"Ini data terbaru, dulu banyak yang belum terdata," kata Rosyidi. Para santri itu berasal dari wilayah Sambas, Singkawang, Senggauledo, dan Pontianak. Di Gondanglegi mereka tersebar sedikitnya di tujuh ponpes yang ada di Desa Ganjaran, Putukrejo, dan Desa Sukosari.
'Tangan di Bawah'
Ratusan santri asal Kalbar tersebut terkena dampak kerusuhan etnis yang meletus kali pertama di Sambas. Selain tidak bisa berkomunikasi dengan orangtua dan keluarganya, kiriman (wesel) dari orangtua, Rp 100 ribu-Rp 200 ribu/santri, jadi macet.

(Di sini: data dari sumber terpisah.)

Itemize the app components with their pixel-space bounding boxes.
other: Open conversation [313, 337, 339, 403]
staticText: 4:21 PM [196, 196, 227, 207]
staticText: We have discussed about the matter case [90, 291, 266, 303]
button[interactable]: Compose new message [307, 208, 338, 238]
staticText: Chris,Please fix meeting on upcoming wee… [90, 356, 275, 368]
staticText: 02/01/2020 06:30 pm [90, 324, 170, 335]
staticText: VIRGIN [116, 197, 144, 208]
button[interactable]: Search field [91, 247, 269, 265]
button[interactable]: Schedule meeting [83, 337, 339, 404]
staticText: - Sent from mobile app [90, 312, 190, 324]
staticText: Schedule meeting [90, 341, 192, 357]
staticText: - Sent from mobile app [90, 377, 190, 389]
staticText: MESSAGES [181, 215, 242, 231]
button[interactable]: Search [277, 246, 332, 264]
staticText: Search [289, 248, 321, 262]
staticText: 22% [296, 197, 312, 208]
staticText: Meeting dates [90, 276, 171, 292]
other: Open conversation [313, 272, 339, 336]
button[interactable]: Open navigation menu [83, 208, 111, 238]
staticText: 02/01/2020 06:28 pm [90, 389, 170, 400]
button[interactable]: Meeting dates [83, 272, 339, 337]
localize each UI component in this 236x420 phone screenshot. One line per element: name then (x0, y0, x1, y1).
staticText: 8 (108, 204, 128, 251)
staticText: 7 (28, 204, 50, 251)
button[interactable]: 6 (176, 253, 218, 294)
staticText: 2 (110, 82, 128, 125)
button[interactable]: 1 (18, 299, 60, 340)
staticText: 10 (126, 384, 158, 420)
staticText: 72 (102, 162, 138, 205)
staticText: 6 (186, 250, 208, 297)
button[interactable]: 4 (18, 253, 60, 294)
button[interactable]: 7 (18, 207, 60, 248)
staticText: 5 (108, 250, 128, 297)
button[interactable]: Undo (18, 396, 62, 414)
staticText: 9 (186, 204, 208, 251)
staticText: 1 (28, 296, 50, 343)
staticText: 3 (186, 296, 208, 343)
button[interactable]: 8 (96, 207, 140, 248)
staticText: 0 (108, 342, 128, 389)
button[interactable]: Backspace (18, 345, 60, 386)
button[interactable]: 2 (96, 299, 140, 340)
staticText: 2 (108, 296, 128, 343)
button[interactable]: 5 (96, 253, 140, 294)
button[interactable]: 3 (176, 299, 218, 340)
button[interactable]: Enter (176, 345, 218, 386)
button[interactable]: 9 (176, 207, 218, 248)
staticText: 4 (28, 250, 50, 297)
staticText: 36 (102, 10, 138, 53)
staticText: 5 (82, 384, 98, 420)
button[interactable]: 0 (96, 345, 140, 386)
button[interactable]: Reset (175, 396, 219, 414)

"Bahkan, kami tak tahu di mana orangtua kami sekarang berada," kata Aji Masaji, pemuda berdarah Madura yang terlahir dan besar di Desa Sekabau, Kecamatan Telokramat, Kabupaten Sambas. "Kami risau setiap hari," sambung Achmad Amin, asal Desa Sungai Ambangan, Kec. Sungai Raya, Pontianak, dalam nada pedih.
Kondisi seperti itu, bagi para santri asal Kalbar, telah begitu membuat luntur pelajaran akhlak yang selama ini diterima dari para guru ngajinya.
Jika selama ini mereka diajarkan untuk tidak hidup menggantung pada orang lain, dan bahwa tangan di atas (memberi) lebih baik ketimbang tangan di bawah (menerima), sekarang para santri tanpa sadar setiap hari "meletakkan tangan di bawah", mengharapkan pemberian.
"Kalau tidak, dari mana kami makan? Pihak pondok tak selamanya mampu menghidupi ratusan santri," kata Rosyidi. Iskab pun berterima kasih atas perhatian pejabat setempat yang memperhatikan nasib mereka.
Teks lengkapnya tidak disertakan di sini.